## Assigned task
Only lines holding the string "author" are wanted; copy each one from the material.

## Given information
══════════

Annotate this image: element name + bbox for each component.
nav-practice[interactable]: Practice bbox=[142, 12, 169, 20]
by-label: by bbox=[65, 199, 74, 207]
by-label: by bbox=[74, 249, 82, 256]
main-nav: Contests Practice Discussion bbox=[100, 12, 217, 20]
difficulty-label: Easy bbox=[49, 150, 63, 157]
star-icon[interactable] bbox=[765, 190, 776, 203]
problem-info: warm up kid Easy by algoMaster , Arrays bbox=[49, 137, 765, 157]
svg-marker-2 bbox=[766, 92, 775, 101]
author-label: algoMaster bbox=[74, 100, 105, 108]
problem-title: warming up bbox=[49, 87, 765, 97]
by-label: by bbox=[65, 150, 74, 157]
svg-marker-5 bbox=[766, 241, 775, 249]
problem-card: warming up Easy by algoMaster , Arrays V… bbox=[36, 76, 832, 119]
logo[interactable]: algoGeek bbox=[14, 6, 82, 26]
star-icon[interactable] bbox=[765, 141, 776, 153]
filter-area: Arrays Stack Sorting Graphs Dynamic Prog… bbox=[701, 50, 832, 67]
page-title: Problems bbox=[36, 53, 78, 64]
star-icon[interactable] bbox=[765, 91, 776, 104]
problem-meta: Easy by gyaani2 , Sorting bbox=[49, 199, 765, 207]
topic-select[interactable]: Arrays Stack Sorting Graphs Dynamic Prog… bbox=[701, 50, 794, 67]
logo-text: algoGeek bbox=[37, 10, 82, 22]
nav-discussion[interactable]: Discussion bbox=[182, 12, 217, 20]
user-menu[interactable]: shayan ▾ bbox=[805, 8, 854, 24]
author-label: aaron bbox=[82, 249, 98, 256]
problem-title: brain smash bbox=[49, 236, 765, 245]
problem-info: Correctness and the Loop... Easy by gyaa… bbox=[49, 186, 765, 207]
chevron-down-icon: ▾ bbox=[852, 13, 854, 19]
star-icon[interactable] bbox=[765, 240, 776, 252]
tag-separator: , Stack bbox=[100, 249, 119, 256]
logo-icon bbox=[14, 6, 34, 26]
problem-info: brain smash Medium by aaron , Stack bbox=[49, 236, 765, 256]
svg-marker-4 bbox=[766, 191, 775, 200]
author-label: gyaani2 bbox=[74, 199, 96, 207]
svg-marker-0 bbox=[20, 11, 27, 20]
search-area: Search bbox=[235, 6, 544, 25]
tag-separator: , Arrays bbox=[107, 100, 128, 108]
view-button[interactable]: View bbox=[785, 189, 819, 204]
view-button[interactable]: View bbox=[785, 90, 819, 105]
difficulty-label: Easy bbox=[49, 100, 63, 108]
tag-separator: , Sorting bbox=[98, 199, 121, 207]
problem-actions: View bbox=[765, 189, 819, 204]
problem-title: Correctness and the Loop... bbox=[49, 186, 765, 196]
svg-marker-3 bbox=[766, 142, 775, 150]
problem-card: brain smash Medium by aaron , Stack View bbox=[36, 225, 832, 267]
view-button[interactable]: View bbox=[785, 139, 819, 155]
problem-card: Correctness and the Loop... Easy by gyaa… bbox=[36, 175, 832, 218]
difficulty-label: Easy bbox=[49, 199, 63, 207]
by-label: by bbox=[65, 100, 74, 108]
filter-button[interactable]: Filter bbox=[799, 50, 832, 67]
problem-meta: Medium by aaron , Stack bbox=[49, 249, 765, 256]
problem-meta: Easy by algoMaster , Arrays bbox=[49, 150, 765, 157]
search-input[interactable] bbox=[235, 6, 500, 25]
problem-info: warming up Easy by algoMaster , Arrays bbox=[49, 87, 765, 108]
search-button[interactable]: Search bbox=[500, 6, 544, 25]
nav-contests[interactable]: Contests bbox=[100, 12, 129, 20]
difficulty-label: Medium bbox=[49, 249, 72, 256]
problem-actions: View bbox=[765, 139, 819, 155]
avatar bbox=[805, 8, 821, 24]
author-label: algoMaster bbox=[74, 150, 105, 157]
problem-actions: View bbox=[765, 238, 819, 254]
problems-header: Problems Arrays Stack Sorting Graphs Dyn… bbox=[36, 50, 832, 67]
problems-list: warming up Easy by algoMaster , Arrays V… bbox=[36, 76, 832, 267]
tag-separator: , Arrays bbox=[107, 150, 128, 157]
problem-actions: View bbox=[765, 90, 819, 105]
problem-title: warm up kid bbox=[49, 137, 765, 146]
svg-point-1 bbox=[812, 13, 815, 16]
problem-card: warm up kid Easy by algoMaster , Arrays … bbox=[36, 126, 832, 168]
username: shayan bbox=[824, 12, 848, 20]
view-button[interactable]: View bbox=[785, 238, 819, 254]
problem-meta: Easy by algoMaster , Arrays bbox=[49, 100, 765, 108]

══════════

## Exercise result
author-label: algoMaster bbox=[74, 100, 105, 108]
author-label: aaron bbox=[82, 249, 98, 256]
author-label: gyaani2 bbox=[74, 199, 96, 207]
author-label: algoMaster bbox=[74, 150, 105, 157]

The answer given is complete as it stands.